### Your assignment
Each line below from the one containing "Relentless troll" through the one containing "указател за задаването на" is to be given again exactly, and no line outside that span.

[Extracted records]
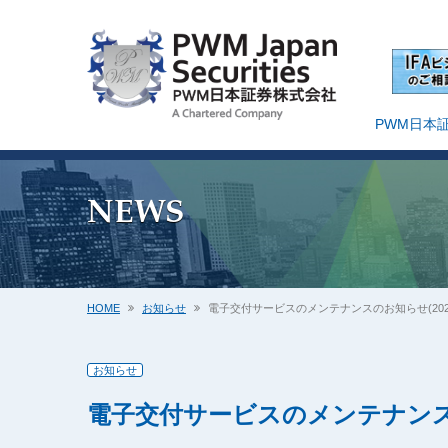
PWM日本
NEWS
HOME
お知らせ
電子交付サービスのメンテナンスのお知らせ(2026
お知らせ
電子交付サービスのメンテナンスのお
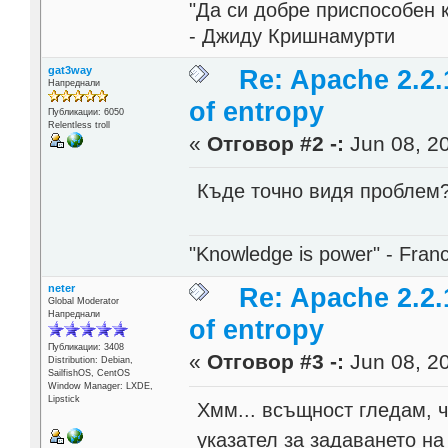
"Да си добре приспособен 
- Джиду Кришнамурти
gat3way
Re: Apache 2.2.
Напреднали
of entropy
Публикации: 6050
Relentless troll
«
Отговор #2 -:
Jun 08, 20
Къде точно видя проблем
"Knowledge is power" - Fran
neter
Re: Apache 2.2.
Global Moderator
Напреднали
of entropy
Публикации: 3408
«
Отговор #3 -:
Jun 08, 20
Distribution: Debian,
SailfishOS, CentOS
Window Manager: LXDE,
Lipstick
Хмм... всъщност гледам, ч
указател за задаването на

* * *

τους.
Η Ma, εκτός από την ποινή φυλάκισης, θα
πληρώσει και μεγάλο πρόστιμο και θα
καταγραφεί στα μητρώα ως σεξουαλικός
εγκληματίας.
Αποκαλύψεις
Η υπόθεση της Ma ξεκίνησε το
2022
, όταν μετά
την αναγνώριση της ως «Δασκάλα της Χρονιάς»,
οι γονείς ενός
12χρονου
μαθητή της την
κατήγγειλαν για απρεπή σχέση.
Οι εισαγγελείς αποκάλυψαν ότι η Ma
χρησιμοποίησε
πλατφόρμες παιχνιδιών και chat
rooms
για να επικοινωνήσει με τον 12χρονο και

### Expected answer
Relentless troll
«
Отговор #2 -:
Jun 08, 20
Къде точно видя проблем
"Knowledge is power" - Fran
neter
Re: Apache 2.2.
Global Moderator
Напреднали
of entropy
Публикации: 3408
«
Отговор #3 -:
Jun 08, 20
Distribution: Debian,
SailfishOS, CentOS
Window Manager: LXDE,
Lipstick
Хмм... всъщност гледам, ч
указател за задаването на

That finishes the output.